For the Parent images on an All Flash Array, thick or thin provisioning shouldn’t matter performance or space wise.  The only difference I’ve noticed is the thick provisioned parent takes around 1-2 minutes longer to clone to the replica, but once the replica is up and running its the same configuration and performance from that point on.  In terms of space savings for thick vs thin, DeDupe, if working properly, will render this a moot point.

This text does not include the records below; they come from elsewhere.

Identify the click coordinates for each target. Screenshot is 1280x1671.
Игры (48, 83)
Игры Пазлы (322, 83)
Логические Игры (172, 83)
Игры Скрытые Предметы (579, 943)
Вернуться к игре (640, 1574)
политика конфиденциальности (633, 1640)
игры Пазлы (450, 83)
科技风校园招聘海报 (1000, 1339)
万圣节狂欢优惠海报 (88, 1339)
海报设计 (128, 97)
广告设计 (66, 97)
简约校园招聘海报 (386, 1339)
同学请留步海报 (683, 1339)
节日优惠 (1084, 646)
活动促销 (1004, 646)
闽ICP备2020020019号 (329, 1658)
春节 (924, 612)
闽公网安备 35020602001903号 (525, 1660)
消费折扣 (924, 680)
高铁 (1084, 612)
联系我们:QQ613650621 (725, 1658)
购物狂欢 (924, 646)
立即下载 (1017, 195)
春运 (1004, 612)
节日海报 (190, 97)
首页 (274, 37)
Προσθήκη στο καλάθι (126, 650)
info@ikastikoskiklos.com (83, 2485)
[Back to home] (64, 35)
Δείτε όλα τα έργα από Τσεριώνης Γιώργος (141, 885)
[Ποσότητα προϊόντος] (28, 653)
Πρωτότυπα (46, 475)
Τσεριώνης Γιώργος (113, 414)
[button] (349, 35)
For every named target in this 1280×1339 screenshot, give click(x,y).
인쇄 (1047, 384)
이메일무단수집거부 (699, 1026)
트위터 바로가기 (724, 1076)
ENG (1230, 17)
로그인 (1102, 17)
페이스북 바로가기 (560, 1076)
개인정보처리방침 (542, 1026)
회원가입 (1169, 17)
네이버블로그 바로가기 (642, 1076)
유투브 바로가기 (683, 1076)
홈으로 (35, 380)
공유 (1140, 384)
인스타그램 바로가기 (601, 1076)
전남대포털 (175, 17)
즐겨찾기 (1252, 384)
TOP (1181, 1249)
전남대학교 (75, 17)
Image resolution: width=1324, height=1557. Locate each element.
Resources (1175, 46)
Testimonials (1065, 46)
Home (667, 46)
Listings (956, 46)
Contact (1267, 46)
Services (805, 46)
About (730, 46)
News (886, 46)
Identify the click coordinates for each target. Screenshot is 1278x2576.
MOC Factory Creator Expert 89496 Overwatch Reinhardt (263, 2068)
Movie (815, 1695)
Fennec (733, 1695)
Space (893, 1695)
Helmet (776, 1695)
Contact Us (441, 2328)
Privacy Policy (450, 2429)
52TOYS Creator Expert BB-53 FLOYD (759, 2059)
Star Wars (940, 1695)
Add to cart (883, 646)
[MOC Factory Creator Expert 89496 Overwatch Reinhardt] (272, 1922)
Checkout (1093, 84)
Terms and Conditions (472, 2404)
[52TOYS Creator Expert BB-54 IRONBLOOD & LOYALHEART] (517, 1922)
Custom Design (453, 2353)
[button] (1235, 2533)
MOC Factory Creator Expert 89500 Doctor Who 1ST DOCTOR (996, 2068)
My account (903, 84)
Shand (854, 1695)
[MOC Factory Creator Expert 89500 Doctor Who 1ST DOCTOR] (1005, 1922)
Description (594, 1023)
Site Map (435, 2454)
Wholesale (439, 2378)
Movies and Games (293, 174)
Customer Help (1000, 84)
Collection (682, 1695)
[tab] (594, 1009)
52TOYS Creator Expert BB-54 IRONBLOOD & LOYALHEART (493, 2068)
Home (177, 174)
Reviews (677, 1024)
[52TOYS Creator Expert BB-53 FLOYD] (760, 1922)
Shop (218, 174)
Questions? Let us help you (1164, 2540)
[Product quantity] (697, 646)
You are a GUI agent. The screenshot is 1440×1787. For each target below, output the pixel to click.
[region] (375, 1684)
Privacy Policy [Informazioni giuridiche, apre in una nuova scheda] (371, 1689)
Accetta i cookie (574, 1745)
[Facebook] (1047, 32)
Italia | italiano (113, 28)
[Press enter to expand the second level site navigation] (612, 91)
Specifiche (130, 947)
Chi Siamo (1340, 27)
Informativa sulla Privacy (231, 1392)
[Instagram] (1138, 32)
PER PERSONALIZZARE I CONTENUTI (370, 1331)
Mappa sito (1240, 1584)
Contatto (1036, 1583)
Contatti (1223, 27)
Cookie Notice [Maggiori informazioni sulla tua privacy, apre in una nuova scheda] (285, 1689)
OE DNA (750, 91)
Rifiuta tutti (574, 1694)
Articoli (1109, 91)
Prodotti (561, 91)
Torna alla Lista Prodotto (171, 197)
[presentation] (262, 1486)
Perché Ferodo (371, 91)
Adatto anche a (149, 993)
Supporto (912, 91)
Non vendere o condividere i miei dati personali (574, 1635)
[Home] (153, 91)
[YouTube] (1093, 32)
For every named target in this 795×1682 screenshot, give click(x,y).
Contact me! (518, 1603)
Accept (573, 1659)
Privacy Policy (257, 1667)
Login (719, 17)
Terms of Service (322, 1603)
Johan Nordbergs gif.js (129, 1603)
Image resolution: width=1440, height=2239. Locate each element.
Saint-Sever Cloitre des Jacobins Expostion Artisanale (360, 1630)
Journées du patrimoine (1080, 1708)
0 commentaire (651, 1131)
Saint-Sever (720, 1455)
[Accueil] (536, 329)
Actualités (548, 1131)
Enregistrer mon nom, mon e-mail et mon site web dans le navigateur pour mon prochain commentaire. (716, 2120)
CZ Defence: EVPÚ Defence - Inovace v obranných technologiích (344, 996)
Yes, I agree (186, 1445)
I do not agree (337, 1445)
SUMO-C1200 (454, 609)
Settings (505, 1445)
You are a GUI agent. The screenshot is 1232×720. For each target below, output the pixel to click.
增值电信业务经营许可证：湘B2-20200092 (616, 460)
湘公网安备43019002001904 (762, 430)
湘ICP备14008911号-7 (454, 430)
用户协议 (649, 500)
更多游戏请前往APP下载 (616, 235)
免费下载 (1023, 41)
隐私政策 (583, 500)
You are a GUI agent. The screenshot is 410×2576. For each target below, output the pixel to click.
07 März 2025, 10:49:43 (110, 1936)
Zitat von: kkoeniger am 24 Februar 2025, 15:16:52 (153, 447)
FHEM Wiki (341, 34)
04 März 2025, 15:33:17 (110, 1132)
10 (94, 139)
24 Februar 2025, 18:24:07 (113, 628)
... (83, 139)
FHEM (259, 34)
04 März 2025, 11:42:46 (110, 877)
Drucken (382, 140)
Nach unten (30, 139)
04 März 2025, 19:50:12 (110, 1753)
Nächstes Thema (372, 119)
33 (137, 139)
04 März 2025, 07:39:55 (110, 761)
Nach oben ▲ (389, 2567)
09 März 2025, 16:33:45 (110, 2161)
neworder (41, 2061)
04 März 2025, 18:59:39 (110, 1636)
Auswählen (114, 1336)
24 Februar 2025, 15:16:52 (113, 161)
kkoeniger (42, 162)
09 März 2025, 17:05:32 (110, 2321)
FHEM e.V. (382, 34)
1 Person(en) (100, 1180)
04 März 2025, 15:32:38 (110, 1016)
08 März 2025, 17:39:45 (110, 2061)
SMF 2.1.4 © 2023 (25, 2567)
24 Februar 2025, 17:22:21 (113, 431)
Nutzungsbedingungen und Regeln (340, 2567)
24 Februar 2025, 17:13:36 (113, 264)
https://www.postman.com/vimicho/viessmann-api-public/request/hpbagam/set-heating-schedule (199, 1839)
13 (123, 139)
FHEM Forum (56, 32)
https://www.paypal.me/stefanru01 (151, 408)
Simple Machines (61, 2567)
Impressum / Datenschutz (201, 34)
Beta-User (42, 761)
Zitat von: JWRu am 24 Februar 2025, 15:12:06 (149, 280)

Some people make the argument that thin provisioning adds additional meta data, non contiguous blocks etc… which affects performance, but as seen above, this only affects the parent image, not the replica or linked clones.

Thin provisioned parent images win for me. I like saving the extra minute or two, per pool, during recompose operations with the same performance.